Ihre Gedanken kehrten aus der Vergangenheit in die Gegenwart zurück…
Erfrischt stieg sie aus dem kalten Wasser des kleinen, von hohen Felsen umgebenen Teiches und wickelte sich in ein Tuch, welches auf einem flachen Stein zum Trocknen auslag. Rasch sammelte sie ihre Kleidung ein und begab sich über den Hügel zum Haus.
Doch bevor sie es betrat, schweifte ihr Blick noch einmal über das Nebelmeer, aus dem die zahlreichen Felseninseln in der einsetzenden Abenddämmerung wie Realität gewordene Träume hervorragten. Auf dem größten, noch unerforschten Eiland lebte Kharun, der rätselhafte Fremde, welchem sie vor einiger Zeit auf einer spontanen Kurzmission begegnete und anschließend Asyl in ihrem Relto gewährt hatte.
Die Geschichte um Kharun, dem fremdartigen Wesen, war auch etwas, was ihr Kopfzerbrechen bereitete. Sein trauriges Schicksal lag weitgehend im Dunklen und schien doch eng mit den D`ni verknüpft zu sein. Doch war sie dabei nur auf Vermutungen angewiesen, die sie letztendlich keinen Schritt weiterbrachten.
Kharun…der nicht wusste, wo seine Heimat war und auch nicht, welches Schicksal sein Volk erlitten hatte. Sie hatte ihm versprochen, dass sie sich gemeinsam auf die Suche begeben würden. Doch vorerst brauchte er noch viel Zeit, um sich von seinem unfreiwilligen, langen Aufenthalt in der Wüste von Hömun-yak zu erholen. Wie lange er dort schon ausgeharrt hatte und vor allem, wie er dort hingekommen war, vermochte er nicht zu sagen. Entweder hatte Kharun sein Gedächtnis verloren, oder er hatte seine traumatischen Erlebnisse bewusst verdrängt. Nur eines war ihm mit Sicherheit klar…die heiße Welt Hömun-yak war nicht seine Heimat.
Er träumte von einer schroffen Bergwelt in kühler, klarer Luft, von frostigen sternklaren Nächten und im Sonnenlicht glitzernden weißen Schneeebenen. Um die glühende Hitze von Hömun-yak zu ertragen, hatte er sich tagsüber in den Höhlen des einzigen noch bewaldeten Gebirges der uralten Wüstenwelt aufgehalten.
Mit seinem riesigen Flugwesen Darise, welches eines der letzten imposanten Exemplare seiner Art auf dieser Welt war, hatte er nur in der nächtlichen Kühle die einheimischen Volksstämme besucht, die ihm mit Nahrungsmitteln und Wasser aushalfen. Im Gegenzug stellte er seine geheimnisvollen Kräfte für viele Alltagsprobleme der einfachen Völker zur Verfügung. Obwohl diese ihn längst als einen der Ihren betrachteten, blieb er jedoch schon allein wegen seines exotischen, sehr fremdartigen Aussehens als einziger Vertreter seiner Rasse immer einsam.

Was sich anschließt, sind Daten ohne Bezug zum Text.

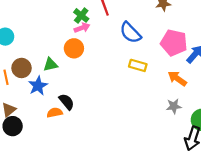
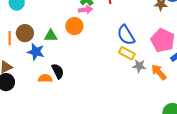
blue semicircle: (130, 33) -> (126, 35), moved
blue star: (38, 86) -> (36, 52), turned 30
gray star: (174, 106) -> (139, 66), moved

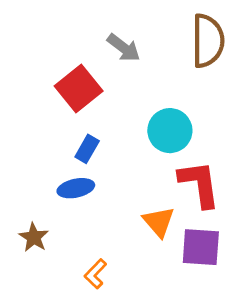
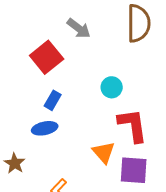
cyan circle: (170, 131) -> (112, 87), size x0.7

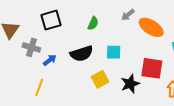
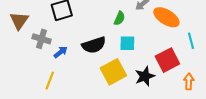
green semicircle: (93, 23) -> (119, 18), moved
red square: (152, 68) -> (167, 60), turned -35
yellow square: (100, 79) -> (113, 72), size x1.4

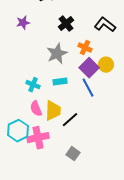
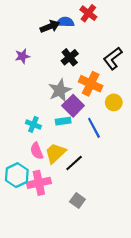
black L-shape: (105, 25) -> (113, 58), turned -75
orange cross: (85, 48) -> (91, 84), size x1.5
purple square: (89, 68) -> (73, 106), moved
yellow trapezoid: (53, 111) -> (55, 153), turned -135

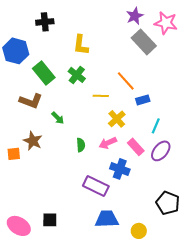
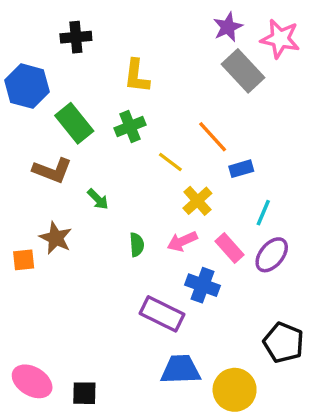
green cross: (77, 75) -> (130, 127), turned 30
yellow line: (101, 96) -> (170, 162), turned 35
black square: (50, 220) -> (84, 393), moved
yellow circle: (139, 231) -> (235, 390), size x1.6

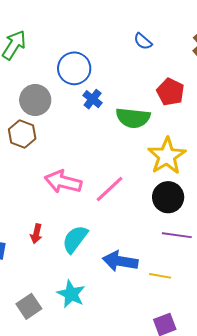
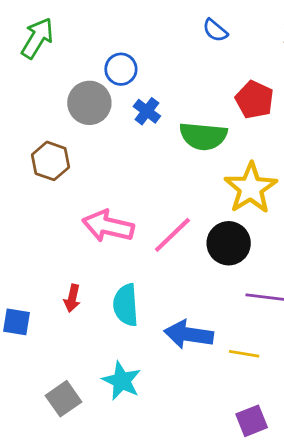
blue circle: (74, 68) -> (121, 69), size x0.7
gray circle: (35, 100) -> (89, 103), moved
black circle: (168, 197) -> (229, 243), moved
cyan semicircle: (75, 239) -> (126, 305), turned -40

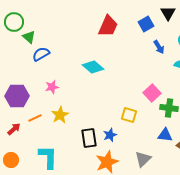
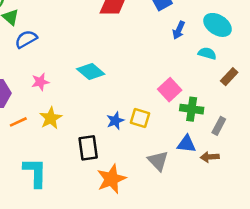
blue arrow: (159, 47) -> (179, 30), turned 56
cyan diamond: (93, 67) -> (91, 72), moved
blue star: (110, 135) -> (115, 121), moved
gray triangle: (143, 159) -> (158, 161), moved, turned -30

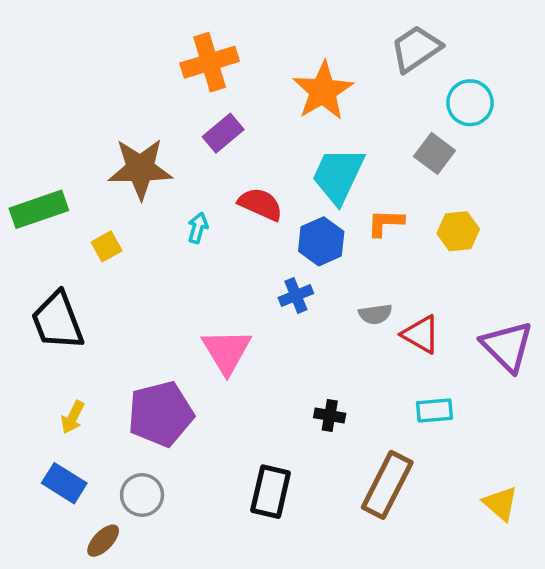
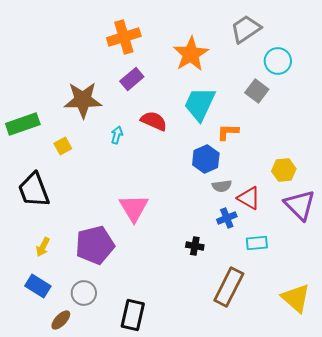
yellow hexagon: (458, 231) -> (284, 170), moved
blue hexagon: (321, 241) -> (206, 159), moved
blue cross: (296, 295) -> (227, 218), moved
black rectangle: (271, 492) -> (133, 315), moved
yellow triangle: (500, 503) -> (296, 298), size x1.4

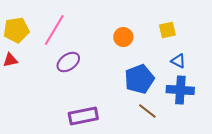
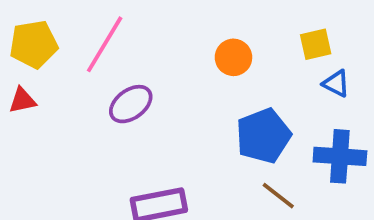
blue triangle: (178, 61) -> (336, 84), moved

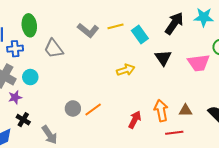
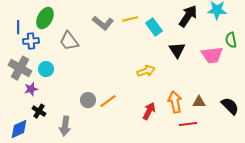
green ellipse: (29, 25) -> (45, 18), turned 35
yellow arrow: (126, 70) -> (146, 71), moved
gray arrow: (50, 135) -> (65, 126), turned 42

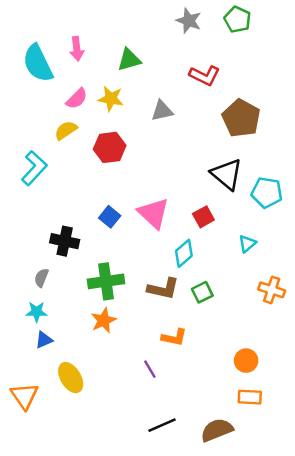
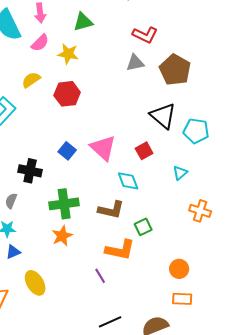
pink semicircle: (77, 99) -> (40, 43), moved
gray triangle: (162, 111) -> (135, 63), moved
cyan diamond: (184, 253) -> (128, 181), turned -70
green square: (202, 292) -> (143, 227), moved
orange L-shape: (174, 337) -> (120, 250), size x1.4

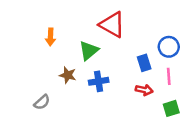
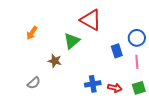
orange arrow: (51, 37) -> (32, 33), moved, turned 32
blue cross: (99, 81) -> (93, 84), moved
red arrow: (144, 90) -> (115, 88), moved

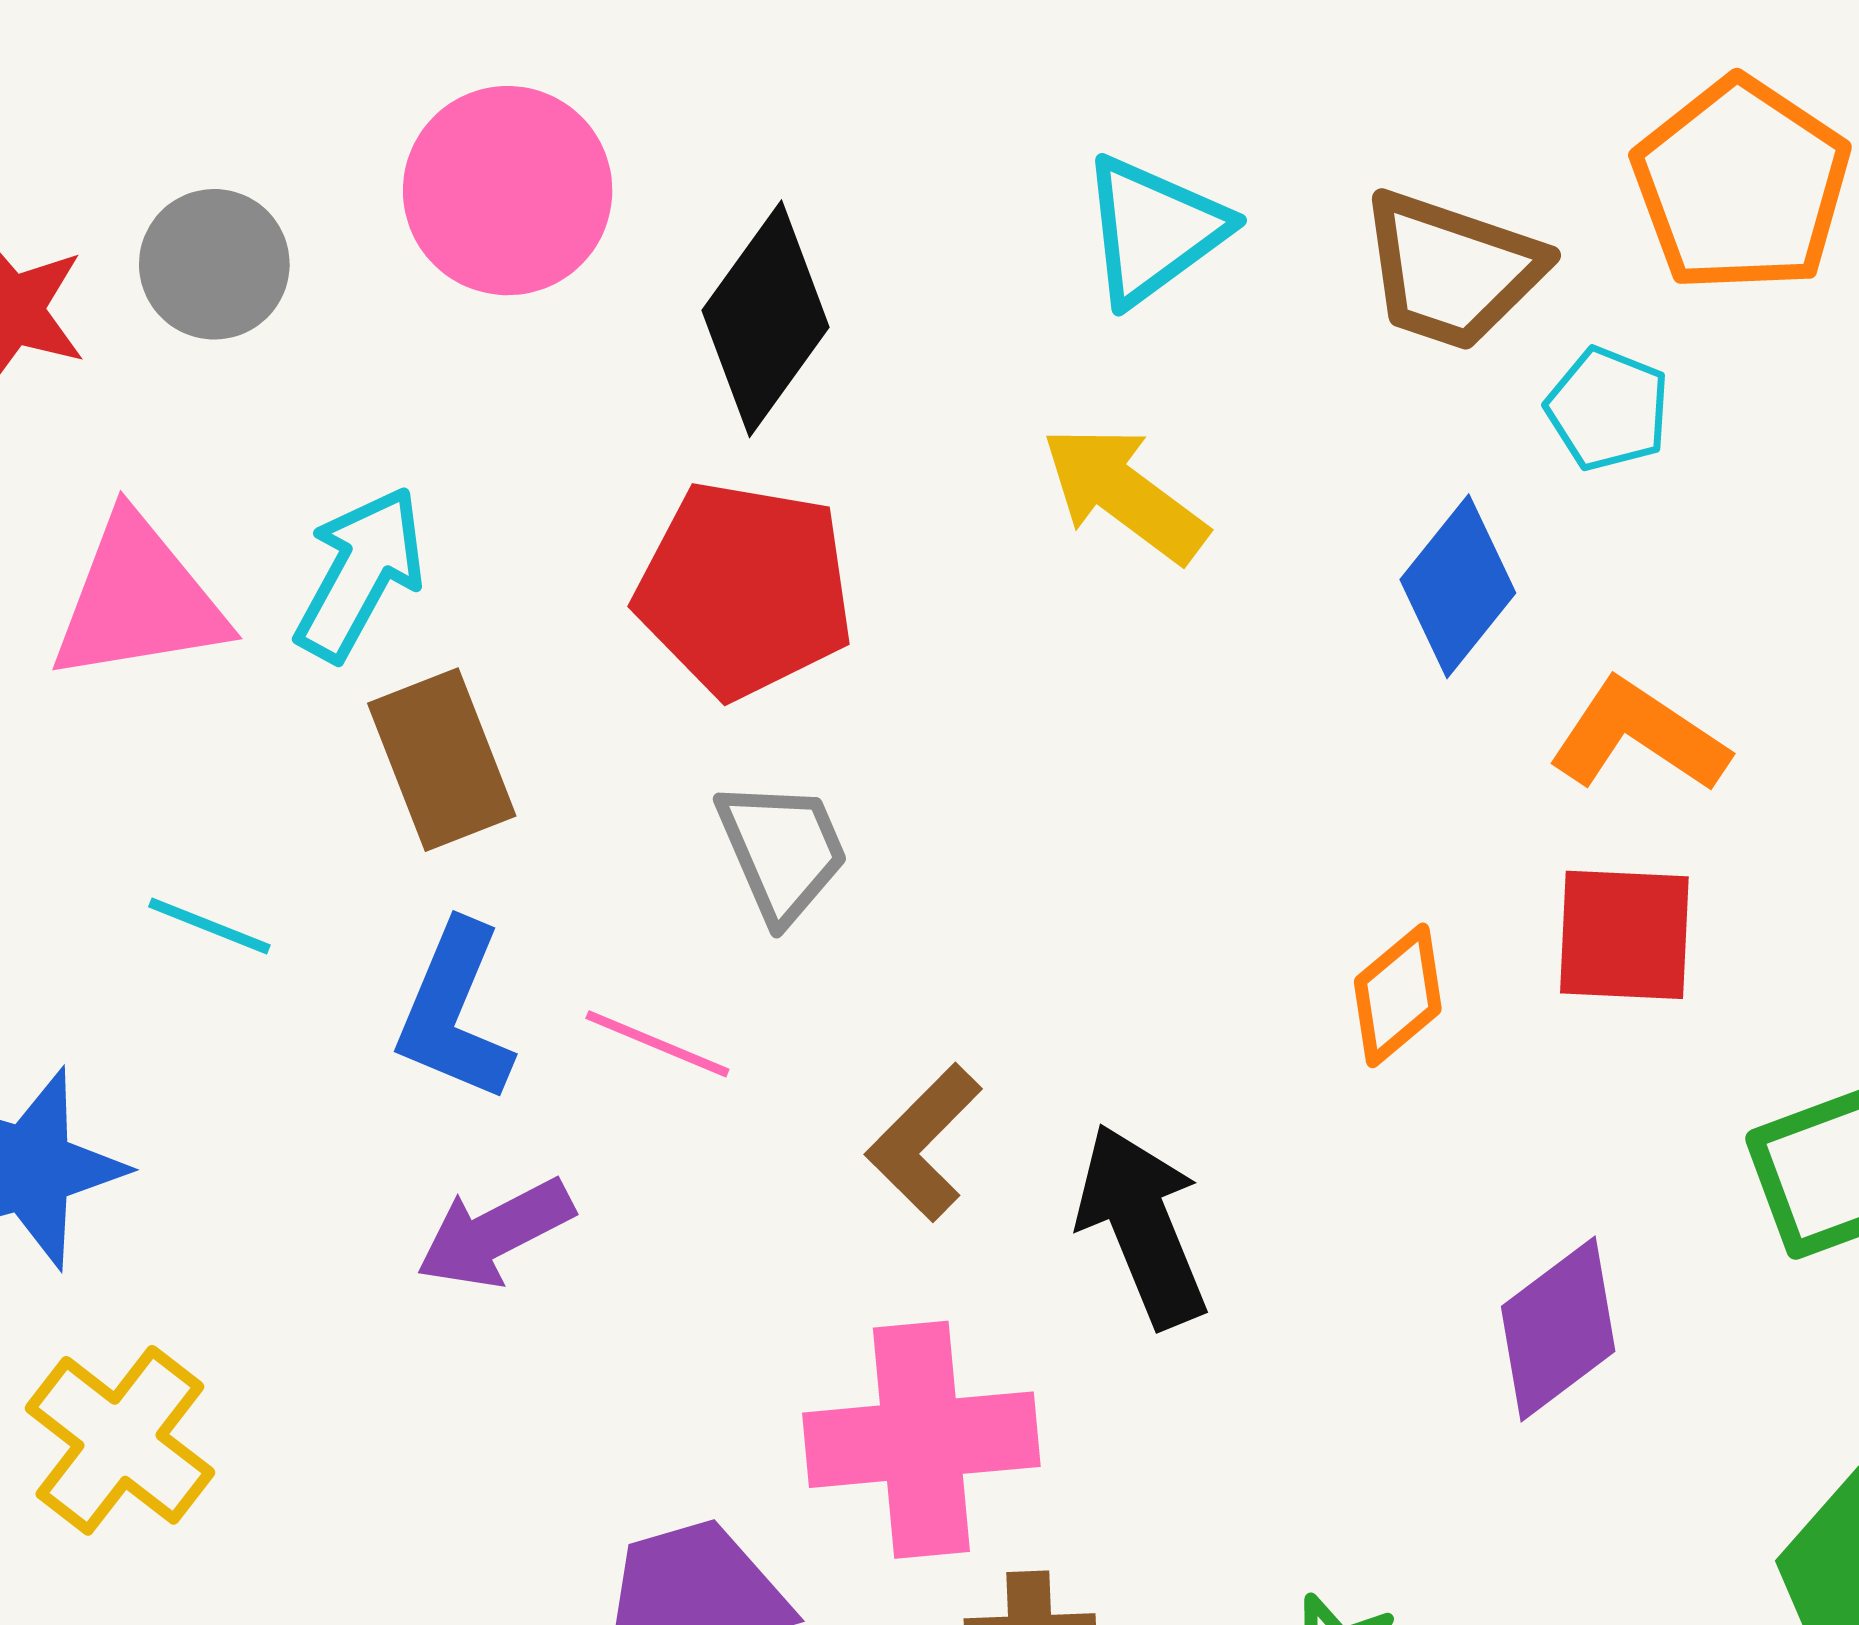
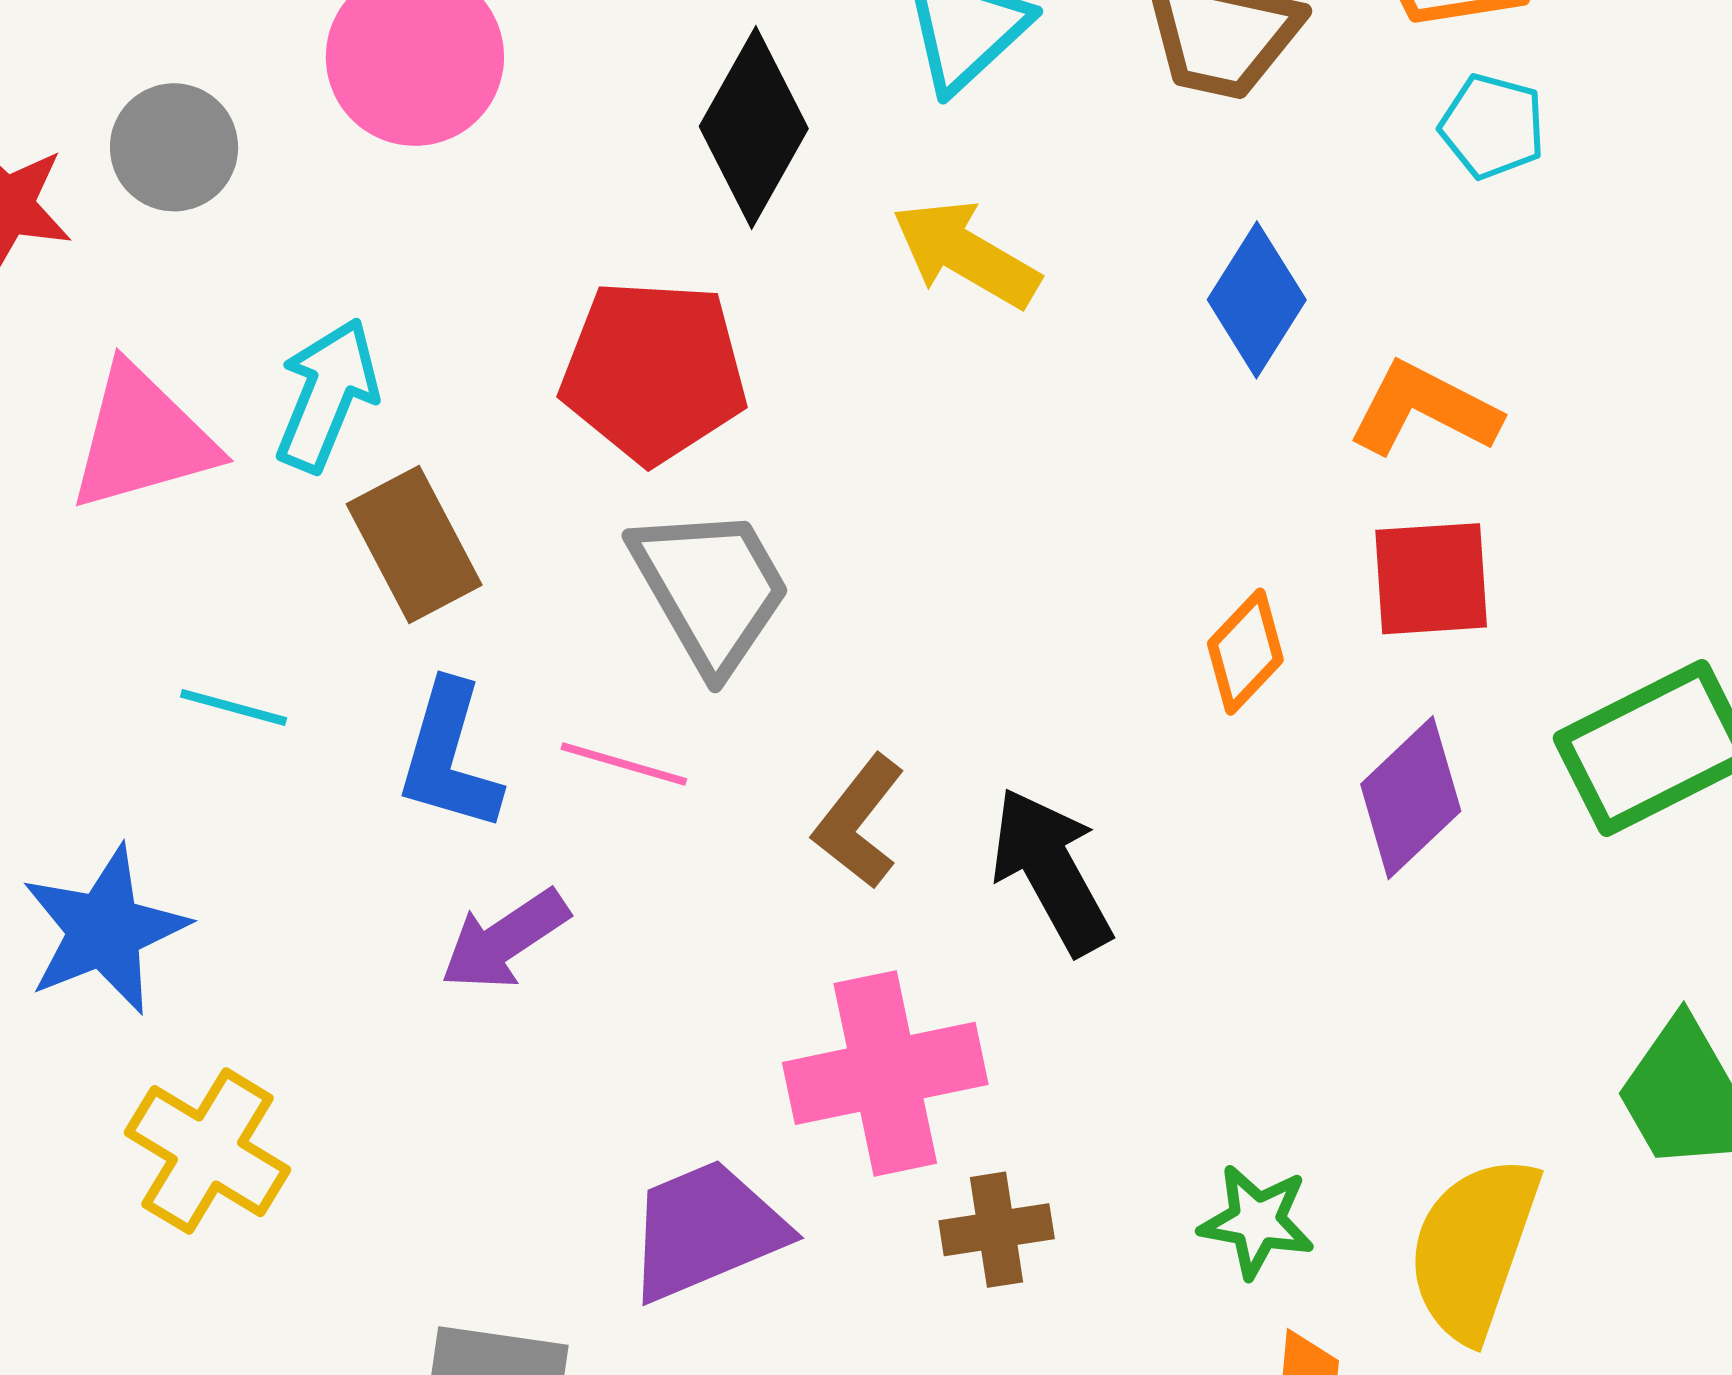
black diamond: (766, 319) -> (754, 127), moved
cyan pentagon: (1608, 409) -> (1492, 126), moved
gray trapezoid: (782, 851) -> (711, 589), size x1.4
purple diamond: (1558, 1329) -> (1411, 798), moved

Thora vermutete, dass Hömun-yak eventuell eine alte, vergessene Gefängniswelt war, wohin es eigentlich keinen Weg geben sollte und durfte. Die einheimischen Völkergruppen waren zu sehr mit ihrem täglichen Überlebenskampf beschäftigt und konnten in dieser Hinsicht keinerlei Informationen geben. Auch waren sie ausnahmslos davon überzeugt, schon seit jeher unter der Sonne von Hömun-yak zu leben und eine Existenz auf anderen Welten war für sie unvorstellbar.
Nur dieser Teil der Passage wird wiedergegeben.